The site also has a testing laboratory run by British scientists that doubles the country’s lab capacity. Construction of the treatment facility has been a real team effort – funded by the Department for International Development and designed and overseen by British Army Royal Engineers. It is the first of six centres to be built by Britain in Sierra Leone.
Now construction moves to the other five proposed treatment facilities, at Port Loko, Makeni, Moyamba and two further centres in Freetown are so important. Once completed, these facilities will take the number of UK-supported beds to over 700, capable of providing direct medical care to up to 8,800 patients over 6 months.
This is just part of the UK’s £230 million Ebola response package includes funding for burial teams, work with communities on new burial practices, the roll out of up to 200 new community care centres and help support the country’s stretched public health service.
Across the World, UK aid is helping the lives of the world’s poorest people.
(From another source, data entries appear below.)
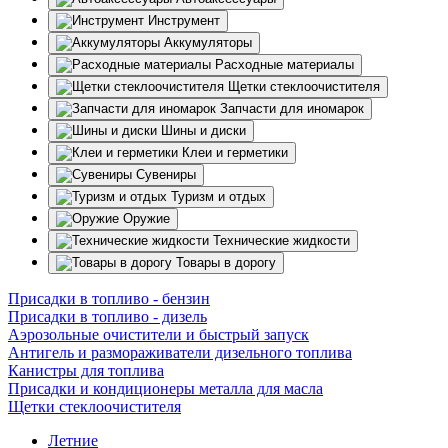
Инструмент
Аккумуляторы
Расходные материалы
Щетки стеклоочистителя
Запчасти для иномарок
Шины и диски
Клеи и герметики
Сувениры
Туризм и отдых
Оружие
Технические жидкости
Товары в дорогу
Присадки в топливо - бензин
Присадки в топливо - дизель
Аэрозольные очистители и быстрый запуск
Антигель и размораживатели дизельного топлива
Канистры для топлива
Присадки и кондиционеры металла для масла
Щетки стеклоочистителя
Летние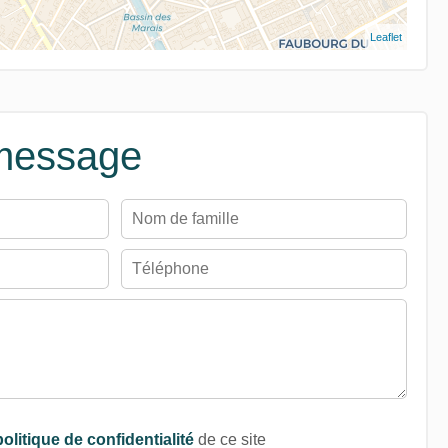
Leaflet
message
politique de confidentialité
de ce site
For example we are helping 2.3 million women to get into work; working to get 4.5 million girls into primary and 700,000 girls into secondary school by the end of this year; and working to tackle diseases by providing safe drinking water.
Now you may ask, does the money get to those in need? DfID now has a ‘Aid Transparency Guarantee’ that means ensures that everyone can see how the UK’s aid budget is spent and before financial aid is provided, DfID checks the risks of corruption and only provides funding if it is clear it will be used for proper purposes. Moreover the UK is leading efforts against corruption at the heart of the G20. Leading in the creation of the G20 Anti-Corruption Working Group.
Consider that we are protecting millions of children against preventable diseases. We are funding programmes to vaccinate over 80 million children – which will help to save 1.4 million lives. We are also helping to vaccinate 45 million children against measles during this parliament, saving 100,000 lives, and working to finally rid the world of polio.
We should be proud of the efforts that we are making to save lives around the world.